- **Task instructions**: Each line that has the string "GmbH" must be copied from the records below.

[[ Extracted information, beginning ]]

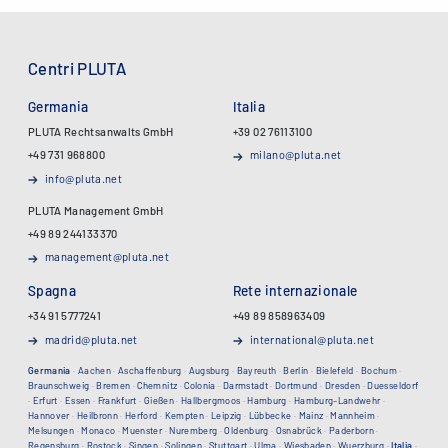
Centri PLUTA
Germania
Italia
PLUTA Rechtsanwalts GmbH
+39 02 76113100
+49 731 968800
milano@pluta.net
info@pluta.net
PLUTA Management GmbH
+49 89 244133370
management@pluta.net
Spagna
Rete internazionale
+34 91 5777241
+49 89 858963409
madrid@pluta.net
international@pluta.net
Germania
·
Aachen
·
Aschaffenburg
·
Augsburg
·
Bayreuth
·
Berlin
·
Bielefeld
·
Bochum
·
Braunschweig
·
Bremen
·
Chemnitz
·
Colonia
·
Darmstadt
·
Dortmund
·
Dresden
·
Duesseldorf
·
Erfurt
·
Essen
·
Frankfurt
·
Gießen
·
Hallbergmoos
·
Hamburg
·
Hamburg-Landwehr
·
Hannover
·
Heilbronn
·
Herford
·
Kempten
·
Leipzig
·
Lübbecke
·
Mainz
·
Mannheim
·
Melsungen
·
Monaco
·
Muenster
·
Nuremberg
·
Oldenburg
·
Osnabrück
·
Paderborn
·
Regensburg
·
Rostock
·
Singen
·
Solingen
·
Stuttgart
·
Ulma
·
Wiesbaden
·
Wuerzburg
·
Italia
·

[[ Extracted information, end ]]

- **Your solution**:
PLUTA Rechtsanwalts GmbH
PLUTA Management GmbH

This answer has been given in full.